Without including any pictures, give back all of the data exactly.

:: Recorded information ::

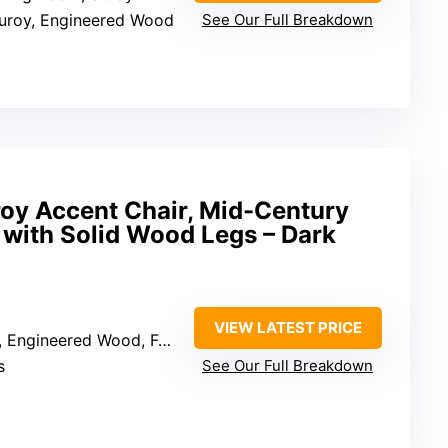
duroy, Engineered Wood
See Our Full Breakdown
oy Accent Chair, Mid-Century
with Solid Wood Legs – Dark
VIEW LATEST PRICE
 Engineered Wood, Foam
s
See Our Full Breakdown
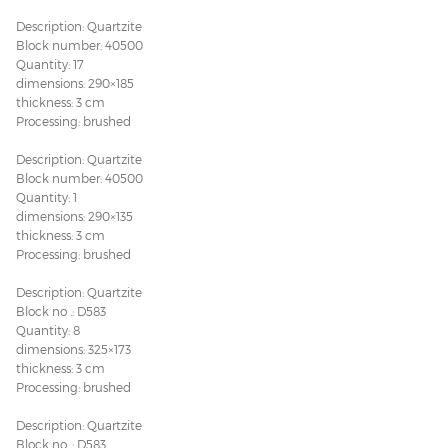
Description: Quartzite
Block number: 40500
Quantity: 17
dimensions: 290×185
thickness: 3 cm
Processing: brushed
Description: Quartzite
Block number: 40500
Quantity: 1
dimensions: 290×135
thickness: 3 cm
Processing: brushed
Description: Quartzite
Block no .: D583
Quantity: 8
dimensions: 325×173
thickness: 3 cm
Processing: brushed
Description: Quartzite
Block no .: D583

:::

### Reply
duroy, Engineered Wood
See Our Full Breakdown
oy Accent Chair, Mid-Century
with Solid Wood Legs – Dark
VIEW LATEST PRICE
 Engineered Wood, Foam
s
See Our Full Breakdown
Description: Quartzite
Block number: 40500
Quantity: 17
dimensions: 290×185
thickness: 3 cm
Processing: brushed
Description: Quartzite
Block number: 40500
Quantity: 1
dimensions: 290×135
thickness: 3 cm
Processing: brushed
Description: Quartzite
Block no .: D583
Quantity: 8
dimensions: 325×173
thickness: 3 cm
Processing: brushed
Description: Quartzite
Block no .: D583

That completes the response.